On top of that, data in health-care institutes is typically low quality; it’s not anonymized and has no context, so it’s not always usable. When designing an AI model at a single site where they’re de-risking institutional or geographical bias, they need a way to repeat this process at other institutes and allow the model to train and learn from that diversity.

It’s a big challenge, to say the least. While each of these tasks can be addressed by technology, if they’re not standardized and interoperable — across technologies and institutes — then they’re not scalable. And that’s where we are today, which means many of these FDA-approved algorithms are failing in the wild.


Overcoming bias in AI models

So how do you overcome these limitations and ensure you’re not introducing bias into your models? Our approach is to provide a collaborative framework, bringing the tools to the experts and allowing the AI models to overcome current limitations or friction points at each step in the process.

At each health-care institute, we provide a data hub that ingests and indexes data, making it searchable and accessible. We use language processing to sift through the data, contextualize it and make it easier and faster for clinicians to search for an appropriate group of patients they want to use in their studies.
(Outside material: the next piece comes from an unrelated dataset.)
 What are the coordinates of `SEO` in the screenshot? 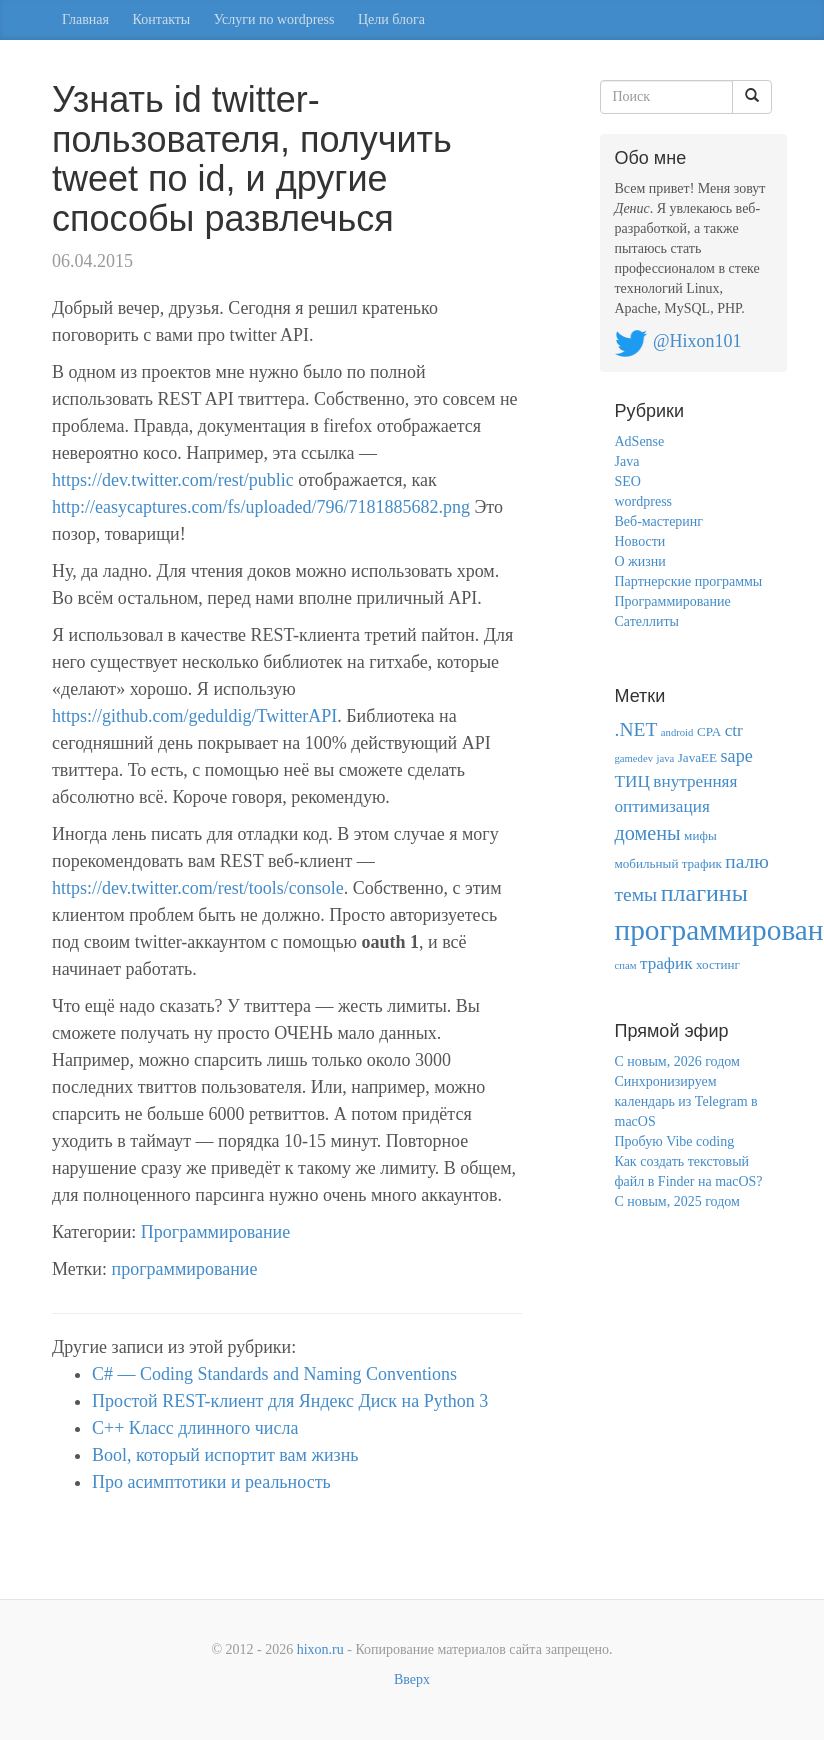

When clinicians are looking at this data, they’re also being asked for their expertise on a particular use case — and that knowledge becomes available to everyone else. This allows institutes to leverage their expertise and translate the knowledge of domain experts, while at the same time speeding up data maturation.

And because this entire process is standardized and reproducible across different institutions, two different hospitals — even in two different languages — are able to benefit. If we allow the learnings to be exchanged, rather than the data itself, we’re able to maintain patient privacy and data ownership, solving two critical issues with AI in health-care settings.

Through these learnings, health-care institutes can develop a meta model that performs a task in a way that allows them to see the variability of a patient population. This meta model not only understands bias, but it can be redeployed with parameters that can be adjusted for a particular practice.

This, in turn, can help to address the issue of digital health equity. Clinical trials are typically run out of a few Centres of Excellence, which means data is only collected on people within a certain radius of those centres. In a distributed learning framework, infrastructure is provided to all institutes, reducing the bias of those Centres of Excellence. That means if health data is captured in Nunavut, for example, it can be included in the learnings, even without AI experts based in Nunavut.


The future of AI in healthcare

When it comes to AI, there’s still a big delta between the most advanced institutes and the average institute. But the pandemic has brought to light many of the inefficiencies in our health-care system. Many departments still have to manually calculate the best way to deal with supply and demand, optimize schedules and deal with backlogs.

We’re already seeing the use of statistical or machine learning models by insurance companies to predict things such as hospital readmission risks or understand high-risk patients based on socioeconomic factors. This can help to ensure patients get the specialty care they need and don’t get bounced around until they land on the right set of care providers.

We’re just starting to tap the potential of AI in health-care settings. In an emergency room, for example, it can be used to triage high-risk patients faster. During appointments, it can be used by clinicians to get a more complete picture of exam results to ensure nothing is missed. This reduces risk, and also helps us move toward more personalized health care.

Artificial intelligence is not meant to replace clinicians, but rather to help them focus on what matters: patients, rather than manual data entry and administrative tasks. When properly implemented, it can help clinicians better serve their patients while reducing burnout.

But AI in health care isn’t a magic bullet. It’s more of a digital elixir: a medical solution that brings together data science, machine learning and deep learning that can help clinicians transform data into better patient care.